Alright kids… so I decided to do this one on Thursday night again. Mostly because I’m on the cusp of getting into the fast heat at Regionals and I wanted the chance to redo if necessary. After it was announced I realized I REALLY don’t want to redo it so I really tried to go hard, but I will if I have to dammit. It was actually worse than I remember it being. I’m just glad it wasn’t 15.5. I’ve never done that one and don’t really ever plan on it! Now onto what you guys can do to improve on your scores from 2 years ago, and brag about how much fitter you are to all of your friends!
Things to consider:
– This workout will be over 10 minutes for 99% of people. That ain’t Fran! That’s double or triple Fran, so pace accordingly. Meaning… thrusters will be unbroken but still not at Fran pace for the more elite, and broken appropriately for 99% of other people. If you know you aren’t elite, do not do all 21 unbroken to start! Unless you like running head first into a wall of hurt. Consider 11/10 or 8/7/6.
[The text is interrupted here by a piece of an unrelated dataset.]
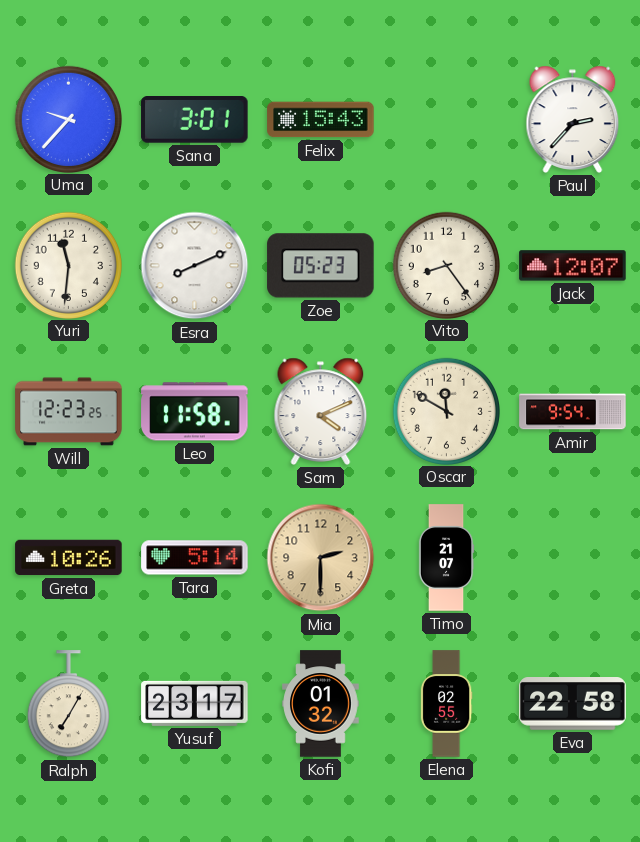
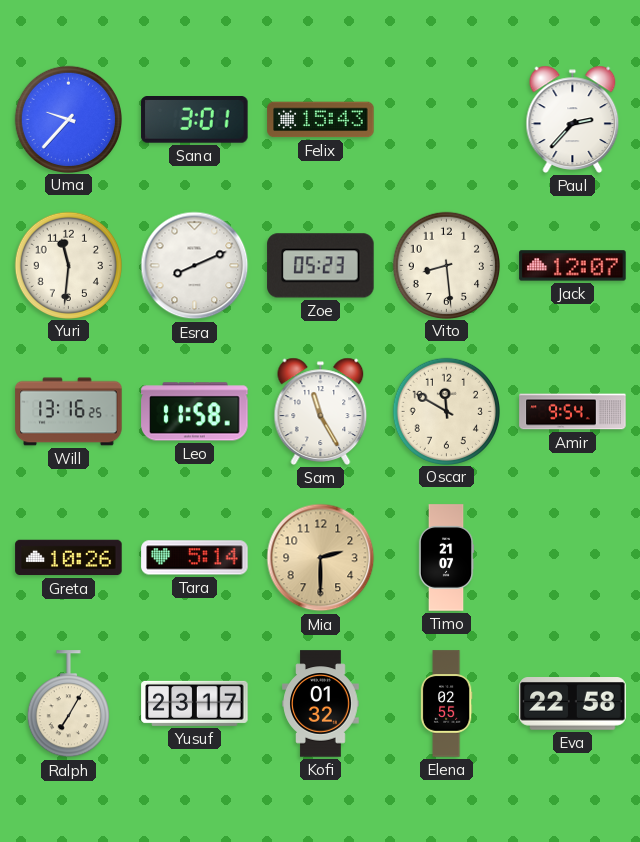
Vito: 8:24 -> 8:29
Will: 12:23 -> 13:16
Sam: 4:11 -> 11:25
– Breaking reps should be done on thrusters, NOT BURPEES. Burpees can be slowed, but if you stop and stand there you’re a ______ (insert self loathing). If you’re breaking burpees you overextended and went too fast early on. (*Note if you are new to CrossFit the self loathing need not apply. I remember the first time I did 50 burpees in a row and I thought it would never end!)
– When you do take momentary rests on thrusters, but you’re not ready to break yet, rest with the bar overhead. Resting in the front rack cuts off your airway and is considerably harder!
– Don’t try to short your range of motion on the thrusters by stopping just below parallel. Go ahead and use the stretch shortening reflex to bounce out of the bottom. It adds a very minimal amount of time and will save your legs for later on.
– This may be getting too technical, but consider widening your grip on thrusters and/or unwrapping your thumbs to get your elbows higher and save your shoulders and triceps. This workout will definitely tax them.
– Keep your heart rate down on burpees by stepping in and out of them. Jumping your feet right to your hands and then jumping over will spike your heart rate quicker.
– Also turn slightly during the jump over instead of a full 180 upon landing.
And that’s about all’s I got! It’s a muscle endurance and aerobic testing workout. It’s also a gut check so you’re going to have to dig deep. The 15’s and 12’s are the worst rounds and then you can see a light at the end of the tunnel as you hit the single digits. Make me proud kids!